There is a history here, familiar to those who followed the polarising reactions to the filmmaker’s last, Kabir Singh (2019), a remake of his Telugu debut Arjun Reddy (2017). The arguments — both for and against. Just like back then, this time too critics have, correctly, picked on the film’s troubling, misogynistic world view and celebration of violence as major weaknesses, while the opposing side — the so-called “Vanga stans” — have used precisely these things to shore up their belief that the film depicts a singular directorial vision rooted in the realities of love and life.
Sadly, Vanga is no genius and Animal is no masterpiece. In fact, in focusing exclusively on the performance of violence without adequately explaining how any man can reach such levels of psychopathy as to slaughter hundreds and feel no remorse, he outs himself as being ill-equipped to tell this story. In the hands of filmmakers like Quentin Tarantino, David Fincher and, closer home, Ram Gopal Varma and Anurag Kashyap, violence is a tool, used to tell stories of greed, grief and fear — in Animal, it is the whole story. It makes one wonder what proportion of the reactions hailing the film and the director rests on pre-release hype.

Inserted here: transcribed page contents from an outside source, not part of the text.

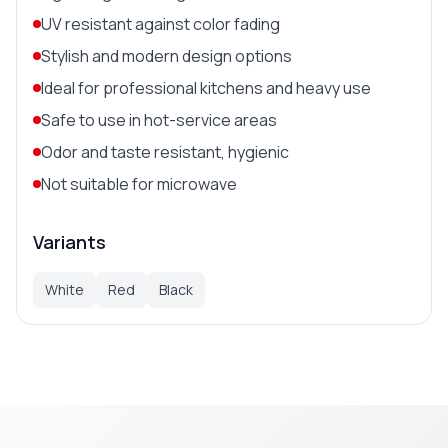
UV resistant against color fading
Stylish and modern design options
Ideal for professional kitchens and heavy use
Safe to use in hot-service areas
Odor and taste resistant, hygienic
Not suitable for microwave
Variants
White
Red
Black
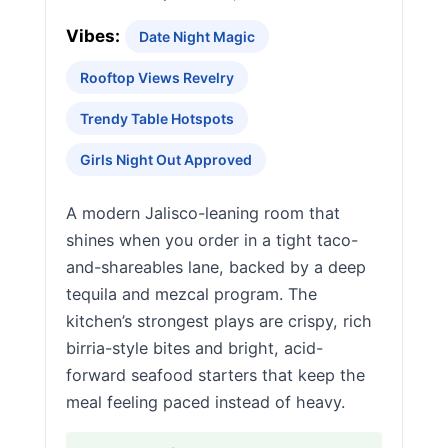
Vibes:
Date Night Magic
Rooftop Views Revelry
Trendy Table Hotspots
Girls Night Out Approved
A modern Jalisco-leaning room that
shines when you order in a tight taco-
and-shareables lane, backed by a deep
tequila and mezcal program. The
kitchen’s strongest plays are crispy, rich
birria-style bites and bright, acid-
forward seafood starters that keep the
meal feeling paced instead of heavy.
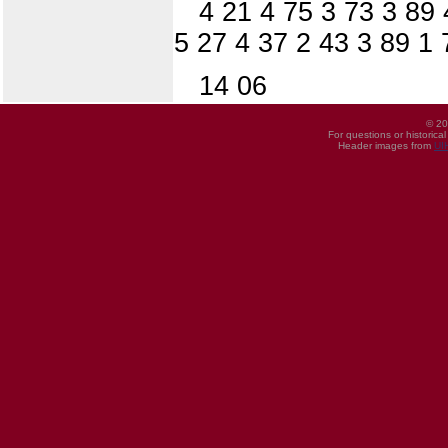
4 21 4 75 3 73 3 89 
5 27 4 37 2 43 3 89 1
14 06
© 20
For questions or historica
Header images from
UI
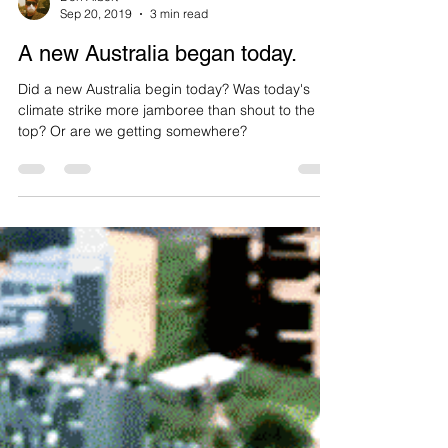
Don Albert
Sep 20, 2019
3 min read
A new Australia began today.
Did a new Australia begin today? Was today's
climate strike more jamboree than shout to the
top? Or are we getting somewhere?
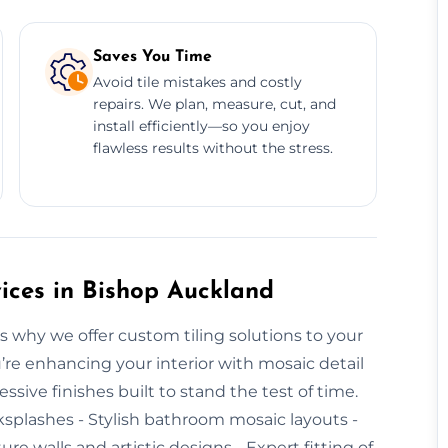
Saves You Time
Avoid tile mistakes and costly
repairs. We plan, measure, cut, and
install efficiently—so you enjoy
flawless results without the stress.
ices in Bishop Auckland
s why we offer custom tiling solutions to your
re enhancing your interior with mosaic detail
ssive finishes built to stand the test of time.
ksplashes - Stylish bathroom mosaic layouts -
ture walls and artistic designs - Expert fitting of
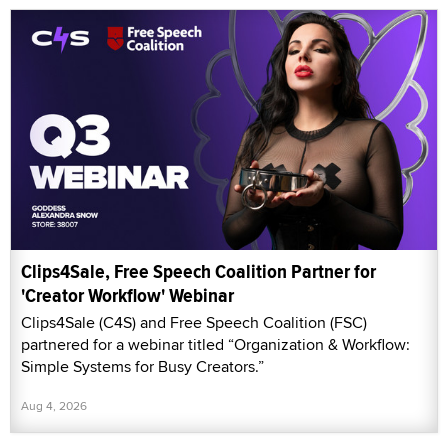
Clips4Sale, Free Speech Coalition Partner for
'Creator Workflow' Webinar
Clips4Sale (C4S) and Free Speech Coalition (FSC)
partnered for a webinar titled “Organization & Workflow:
Simple Systems for Busy Creators.”
Aug 4, 2026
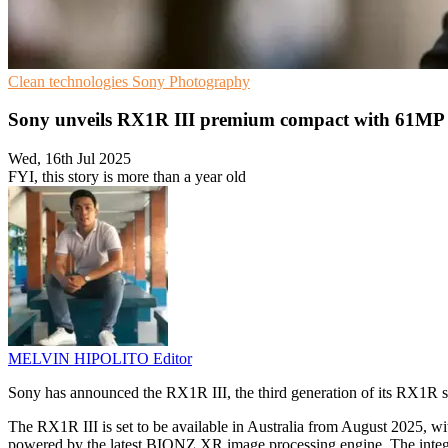
Clean technologies
Sony
Photography
Sony unveils RX1R III premium compact with 61MP 
Wed, 16th Jul 2025
FYI, this story is more than a year old
MELVIN HIPOLITO
Editor
Sony has announced the RX1R III, the third generation of its RX1R se
The RX1R III is set to be available in Australia from August 2025,
powered by the latest BIONZ XR image processing engine. The integr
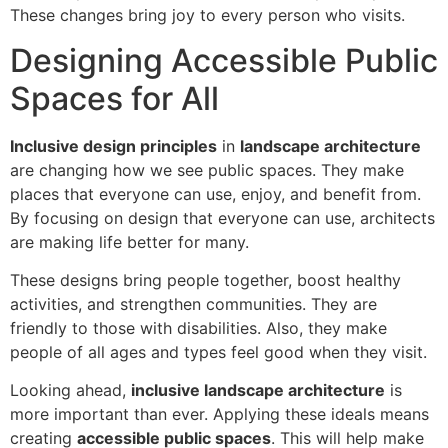
These changes bring joy to every person who visits.
Designing Accessible Public
Spaces for All
Inclusive design principles
in
landscape architecture
are changing how we see public spaces. They make
places that everyone can use, enjoy, and benefit from.
By focusing on design that everyone can use, architects
are making life better for many.
These designs bring people together, boost healthy
activities, and strengthen communities. They are
friendly to those with disabilities. Also, they make
people of all ages and types feel good when they visit.
Looking ahead,
inclusive landscape architecture
is
more important than ever. Applying these ideals means
creating
accessible public spaces
. This will help make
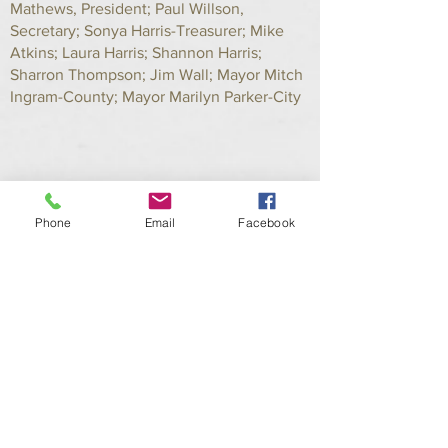
Mathews, President; Paul Willson,
Secretary; Sonya Harris-Treasurer; Mike
Atkins; Laura Harris; Shannon Harris;
Sharron Thompson; Jim Wall; Mayor Mitch
Ingram-County; Mayor Marilyn Parker-City
Phone
Email
Facebook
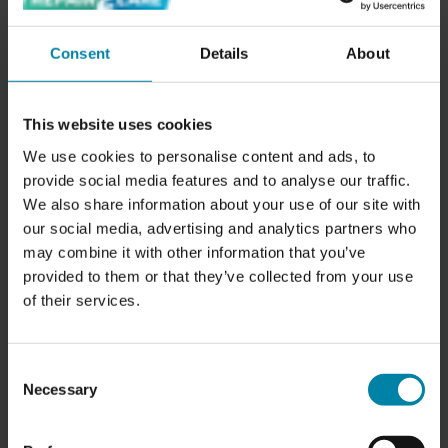
sufficient distance. Use mirrors and sensors to help with
accuracy.
Consent
Details
About
Drive Slowly:
When driving on narrow roads or in heavy
traffic, it's a good idea to drive slowly so you can better
judge, and thus pay extra attention to, the distance to the
This website uses cookies
curb.
We use cookies to personalise content and ads, to
provide social media features and to analyse our traffic.
Use Technology:
Modern cars are often equipped with
We also share information about your use of our site with
parking sensors and reversing cameras that can help
our social media, advertising and analytics partners who
avoid parking damage, but they rarely work down to tire
may combine it with other information that you’ve
height.
provided to them or that they’ve collected from your use
of their services.
Choose Your Parking Spaces Carefully:
If possible,
choose parking spaces with a lower risk of curb contact,
like parking garages or wider streets.
Consent
Necessary
Selection
Regular Maintenance:
Inspecting tires and rims regularly
can help detect and fix minor damage before it becomes a
major issue.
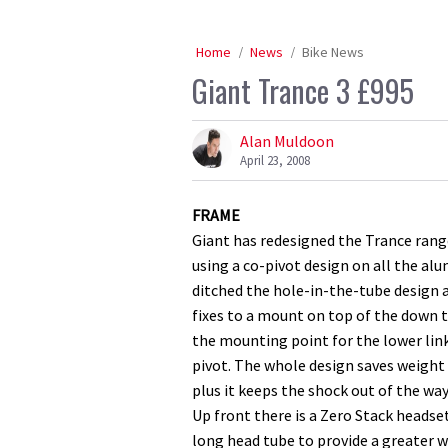
Home
News
Bike News
Giant Trance 3 £995
Alan Muldoon
April 23, 2008
FRAME
Giant has redesigned the Trance range
using a co-pivot design on all the alu
ditched the hole-in-the-tube design 
fixes to a mount on top of the down t
the mounting point for the lower lin
pivot. The whole design saves weight
plus it keeps the shock out of the way
Up front there is a Zero Stack headse
long head tube to provide a greater we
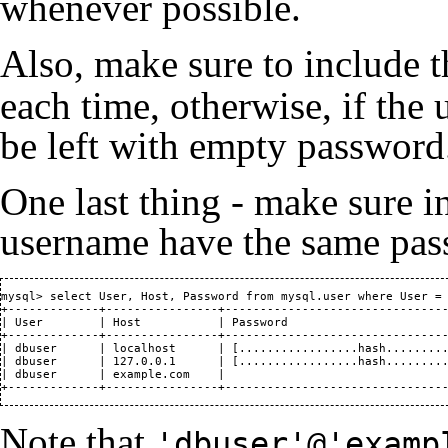
whenever possible.
Also, make sure to include 
each time, otherwise, if the u
be left with empty password
One last thing - make sure i
username have the same passw
mysql> select User, Host, Password from mysql.user where User = 
+-------------+----------------+--------------------------------
| User        | Host           | Password                       
+-------------+----------------+--------------------------------
| dbuser      | localhost      | [.................hash.........
| dbuser      | 127.0.0.1      | [.................hash.........
| dbuser      | example.com    |                                
+-------------+----------------+-------------------------------
Note that
'dbuser'@'examp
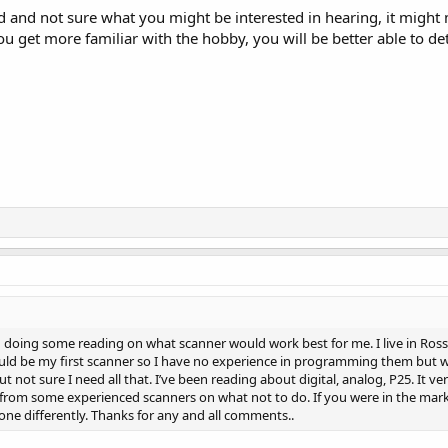
ted and not sure what you might be interested in hearing, it migh
u get more familiar with the hobby, you will be better able to d
doing some reading on what scanner would work best for me. I live in Ross co
uld be my first scanner so I have no experience in programming them but wil
t not sure I need all that. I’ve been reading about digital, analog, P25. It v
 from some experienced scanners on what not to do. If you were in the mar
e differently. Thanks for any and all comments..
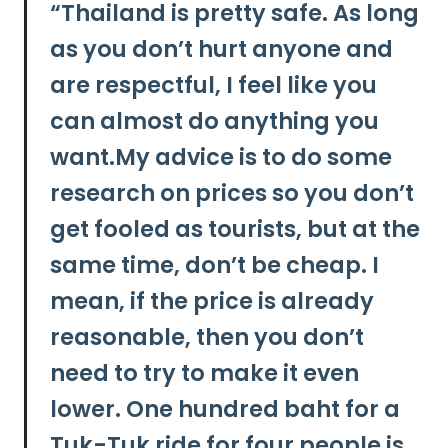
“
Thailand is pretty safe. As long
as you don’t hurt anyone and
are respectful, I feel like you
can almost do anything you
want.My advice is to
do some
research on prices so you don’t
get fooled as tourists, but at the
same time, don’t be cheap.
I
mean, if the price is already
reasonable, then you don’t
need to try to make it even
lower. One hundred baht for a
Tuk-Tuk ride for four people is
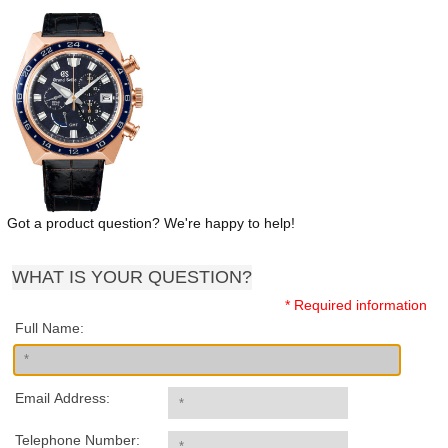
Got a product question? We're happy to help!
WHAT IS YOUR QUESTION?
* Required information
Full Name:
Email Address:
Telephone Number:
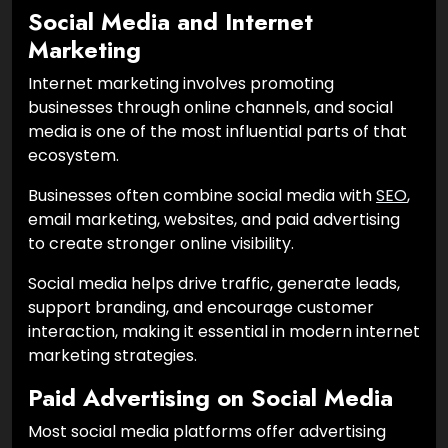
Social Media and Internet
Marketing
Internet marketing involves promoting
businesses through online channels, and social
media is one of the most influential parts of that
ecosystem.
Businesses often combine social media with
SEO
,
email marketing, websites, and paid advertising
to create stronger online visibility.
Social media helps drive traffic, generate leads,
support branding, and encourage customer
interaction, making it essential in modern internet
marketing strategies.
Paid Advertising on Social Media
Most social media platforms offer advertising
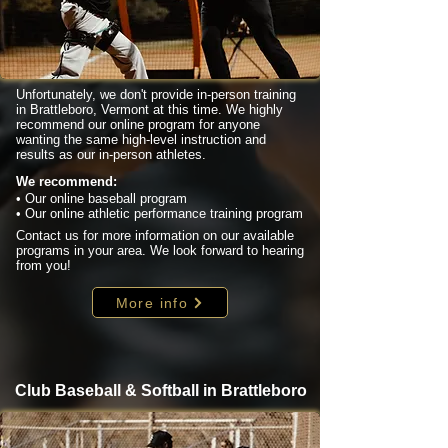
Unfortunately, we don't provide in-person training
in Brattleboro, Vermont at this time. We highly
recommend our online program for anyone
wanting the same high-level instruction and
results as our in-person athletes.
We recommend:
• Our online baseball program
• Our online athletic performance training program
Contact us for more information on our available
programs in your area. We look forward to hearing
from you!
More info
Club Baseball & Softball in Brattleboro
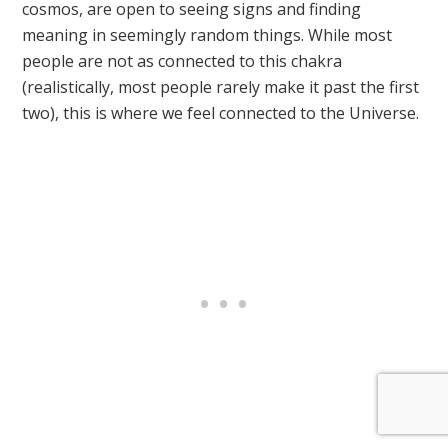
cosmos, are open to seeing signs and finding
meaning in seemingly random things. While most
people are not as connected to this chakra
(realistically, most people rarely make it past the first
two), this is where we feel connected to the Universe.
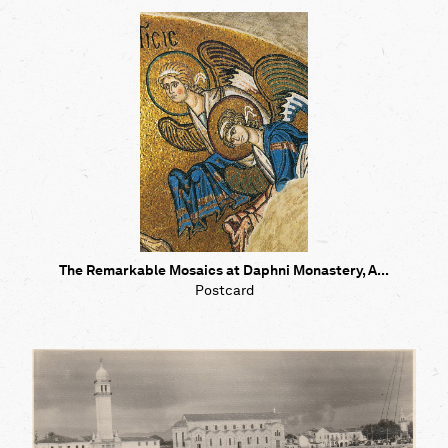
The Remarkable Mosaics at Daphni Monastery, A...
Postcard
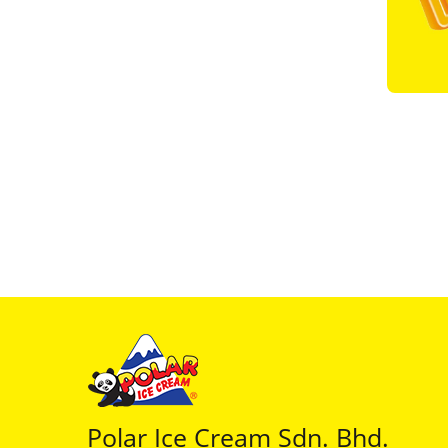
Polar Ice Cream Sdn. Bhd.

Animal takes the age-old, but still promising premise of a man’s daddy issues and squanders it with poorly realised characters and an unwarranted faith in the filmmaker’s ability to provoke. This timidity is, in fact, the most disappointing thing about Animal — after promising to provoke, it cannot even bring itself to commit to that. Its attitude to sex is juvenile and the scenes that supposedly prove the protagonist’s virility are ridiculously tame. The gore is aestheticised and even the admittedly loathsome scene where Rannvijay asks a woman to prove her love by licking his boots cannot bring itself to go to the only end possible in a film that supposedly shows a man’s descent into bestiality. Because that would require artistic honesty to admit that this is not the “toxic love story” of a boy and his father, but a cautionary tale about what living in a “man’s world” does to men.